Conclusion of my GSoC adventure

[ #gsoc #mdanalysis #rdkit #python ]

01 September 2020 - Cédric Bouysset

Card image cap

After 3 months of hard work, I’ve reached the end of my journey as a Google Summer of Code student with MDAnalysis.

It has been an extremely valuable experience for me and I hope that it will inspire other people to jump on the GSoC wagon with MDAnalysis or others (like Open Chemistry), or to contribute to the community by publishing open-source code.

You can find a recap of my whole project on this MDAnalysis blog post.

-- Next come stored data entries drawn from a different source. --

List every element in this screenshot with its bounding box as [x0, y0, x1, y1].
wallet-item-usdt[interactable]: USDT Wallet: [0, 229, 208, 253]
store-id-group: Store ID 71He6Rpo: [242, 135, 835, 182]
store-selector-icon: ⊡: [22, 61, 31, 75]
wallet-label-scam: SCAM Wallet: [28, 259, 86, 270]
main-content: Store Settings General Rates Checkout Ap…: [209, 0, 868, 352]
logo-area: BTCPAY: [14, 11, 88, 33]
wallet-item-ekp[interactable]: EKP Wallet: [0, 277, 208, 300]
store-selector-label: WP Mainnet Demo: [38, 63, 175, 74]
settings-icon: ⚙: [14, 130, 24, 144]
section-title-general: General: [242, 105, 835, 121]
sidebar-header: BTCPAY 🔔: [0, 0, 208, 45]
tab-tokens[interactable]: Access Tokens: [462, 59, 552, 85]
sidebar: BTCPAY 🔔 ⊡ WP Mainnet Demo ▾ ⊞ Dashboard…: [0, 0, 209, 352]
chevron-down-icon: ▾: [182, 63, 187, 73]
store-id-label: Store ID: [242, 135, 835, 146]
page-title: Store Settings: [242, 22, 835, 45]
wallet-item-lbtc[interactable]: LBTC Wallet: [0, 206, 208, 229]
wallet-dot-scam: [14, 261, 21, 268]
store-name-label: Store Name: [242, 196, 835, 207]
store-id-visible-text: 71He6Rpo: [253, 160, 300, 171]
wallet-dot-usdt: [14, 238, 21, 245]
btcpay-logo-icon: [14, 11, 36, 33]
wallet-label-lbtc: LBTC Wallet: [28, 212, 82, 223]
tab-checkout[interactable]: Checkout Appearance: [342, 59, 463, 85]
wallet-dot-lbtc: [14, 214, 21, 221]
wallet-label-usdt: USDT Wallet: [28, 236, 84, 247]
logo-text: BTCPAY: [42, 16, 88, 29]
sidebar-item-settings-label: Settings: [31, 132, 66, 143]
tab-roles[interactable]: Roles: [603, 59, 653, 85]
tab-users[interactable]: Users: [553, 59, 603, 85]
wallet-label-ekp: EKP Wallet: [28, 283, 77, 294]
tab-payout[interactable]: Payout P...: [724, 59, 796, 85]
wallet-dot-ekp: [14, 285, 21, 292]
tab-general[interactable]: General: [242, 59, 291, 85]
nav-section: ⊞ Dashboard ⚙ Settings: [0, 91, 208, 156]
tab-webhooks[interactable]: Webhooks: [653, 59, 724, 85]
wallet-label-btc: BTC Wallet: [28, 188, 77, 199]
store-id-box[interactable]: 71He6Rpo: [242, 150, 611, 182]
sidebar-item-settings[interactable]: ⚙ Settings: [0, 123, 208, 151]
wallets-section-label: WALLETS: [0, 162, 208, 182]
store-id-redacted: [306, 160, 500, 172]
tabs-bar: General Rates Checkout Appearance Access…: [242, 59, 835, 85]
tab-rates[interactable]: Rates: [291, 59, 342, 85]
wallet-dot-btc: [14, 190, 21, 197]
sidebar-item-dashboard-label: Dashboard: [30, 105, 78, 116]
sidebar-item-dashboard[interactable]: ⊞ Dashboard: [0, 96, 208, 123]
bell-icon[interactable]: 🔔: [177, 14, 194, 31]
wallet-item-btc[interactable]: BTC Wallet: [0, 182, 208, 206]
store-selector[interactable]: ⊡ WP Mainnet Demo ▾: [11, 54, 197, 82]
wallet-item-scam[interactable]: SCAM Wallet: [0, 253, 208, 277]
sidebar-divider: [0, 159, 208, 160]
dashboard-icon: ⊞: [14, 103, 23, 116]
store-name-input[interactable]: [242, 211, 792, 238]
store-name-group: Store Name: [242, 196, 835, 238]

Preview of upcoming features

I don’t have a lot of new things to present, I’ve been mainly wrapping everything up before the end of the project. Hopefully you will find these features usefull (<buzzfeed>you won't believe what's in feature #2</buzzfeed>) !


1/ Drawing code

You can now directly visualize small AtomGroups RDKit-style in Jupyter notebooks. You can also generate images (svg or png) and even gif of trajectories, similarly to what I was showing in my previous post. The rendering can be customized through the rdkit.Chem.Draw.MolDrawOptions class (documentation here)


2/ Descriptors

Descriptors can now be computed on an AtomGroup for each frames:

>>> from MDAnalysis.analysis.RDKit import RDKitDescriptors
>>> u = mda.Universe.from_smiles("CCO", numConfs=3)
>>> descriptors = ["MolWt", "RadiusOfGyration"]
>>> calc = RDKitDescriptors(u.atoms, *descriptors).run()
>>> calc.results
array([[46.06900000000002, 1.161278342193013],
       [46.06900000000002, 1.175492972121405],
       [46.06900000000002, 1.173230936577319]],

There are 305 descriptors (not a currated list) available this way, taken from 8 RDKit modules:

  • rdkit.Chem.Descriptors: Molecular descriptors
  • rdkit.Chem.Descriptors3D: Descriptors derived from a molecule’s 3D structure
  • rdkit.Chem.EState.EState: Basic EState definitions
  • rdkit.Chem.EState.EState_VSA: Hybrid EState-VSA descriptors
  • rdkit.Chem.GraphDescriptors: Topological/topochemical descriptors
  • rdkit.Chem.Lipinski: Lipinski parameters for molecules
  • rdkit.Chem.MolSurf: Approximate molecular surface area descriptors
  • rdkit.Chem.rdMolDescriptors: Molecular descriptors (some redundancies with Chem.Descriptors)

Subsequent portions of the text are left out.